After James Naismith invented the sport of basketball at a YMCA in Springfield, Massachusetts in 1892, the sport had a rapid growth as it became popular with college sports programs as well as small-town high schools. The first true attempt at a professional league was the American Basketball League, but at the time basketball was a fringe sport at the time so the league never was more than a small league with a small fan base.
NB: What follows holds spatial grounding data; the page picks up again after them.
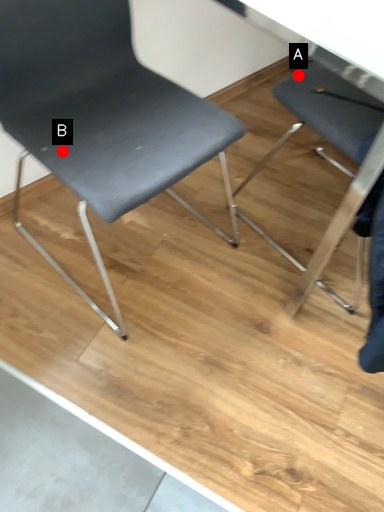 Question: Two points are circled on the image, labeled by A and B beside each circle. Which point is farther from the camera taking this photo?

Choices:
 (A) A is further
 (B) B is further

Answer: (A) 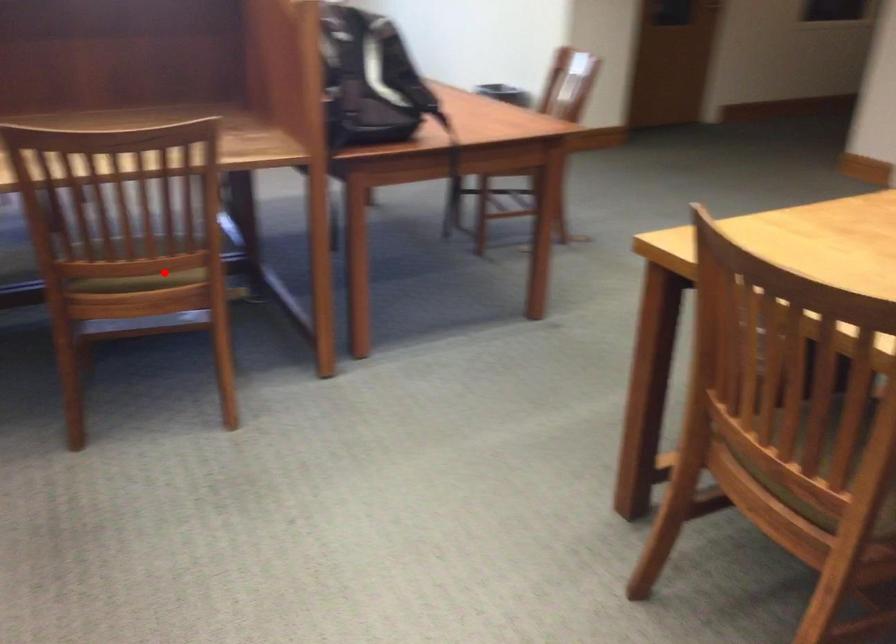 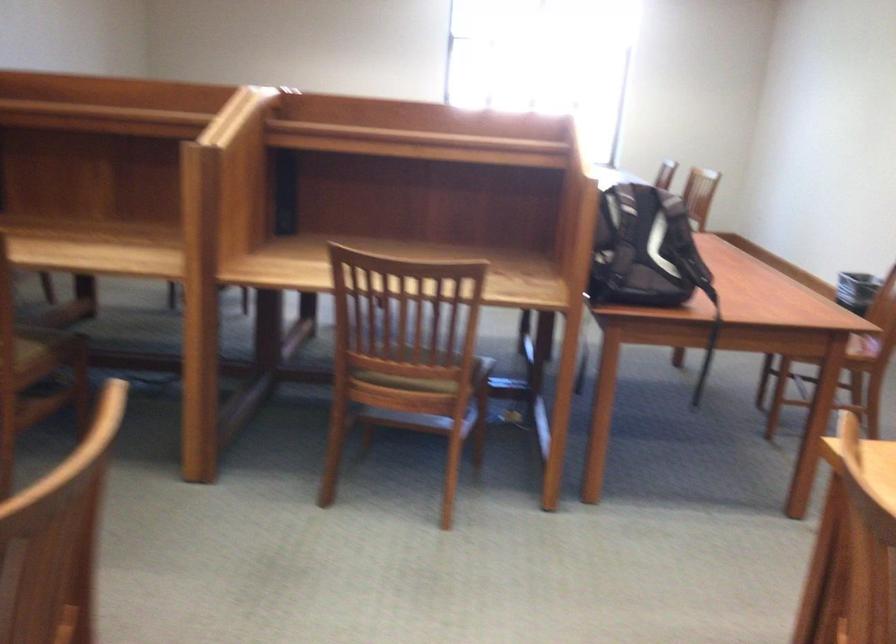 Question: I am providing you with two images of the same scene from different viewpoints. Given a red point in image1, look at the same physical point in image2. Is it:

Choices:
 (A) Closer to the viewpoint
 (B) Farther from the viewpoint

Answer: (B)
The National Basketball League was established in 1937, with most teams in the Midwest and operating as a corporate league, with teams like the Fort Wayne Zollner Pistons. The NBL began to help foster more interest in basketball, but it was not until major arena openers looking to fill their buildings began to bring professional basketball to the big time as they founded the Basketball Association of America.
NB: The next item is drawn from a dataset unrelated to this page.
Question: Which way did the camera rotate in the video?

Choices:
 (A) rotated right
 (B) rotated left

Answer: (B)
The BAA would be the full precursor of the NBA, as the league recognizes that championship won in 1947 by the Philadelphia Warriors, the Baltimore Bullets in 1948 and the Minneapolis Lakers in 1949. The latter was by a team that the BAA poached from the NBL, as George Mikan and Minneapolis were originally an NBA team.
While basketball was indeed growing, two leagues competing against each other was not a situation that assured success for anyone. Ten BAA teams would be a part of the new NBA, with Indianapolis Jets and Providence Steam Rollers deciding to fold after the 1949 season. The formative years of the BAA are recognized as part of the NBA’s history as the Philadelphia Warriors 1947 Championship is called the first NBA title, with Commissioner Maurice Podolof being the driving force to bring the leagues together
The NBL meanwhile faded into obscurity as none of the records were kept. However, with the merger, the NBA now had 17 teams as six NBL teams and an expansion team in Indianapolis joined the NBA for the 1949/50 season. Four former NBL teams, the Anderson Pacers, Sheboygan Red Skins and Waterloo Hawks all left the NBA after one season and joined a new professional league called the National Professional Basketball League. At the same time three old BAA teams, Denver Nuggets, St. Louis Bombers, and Chicago Stags folded showing just how tenuous the future of professional basketball was.
The sport of basketball would slowly grow through the 1950s despite the original Baltimore Bullets folding early in the 1954/55 season. Over the next ten years the smaller market teams that were originally in the NBL, began moving to larger cities as basketball’s popularity grew and helped it become one of American’s four major sports.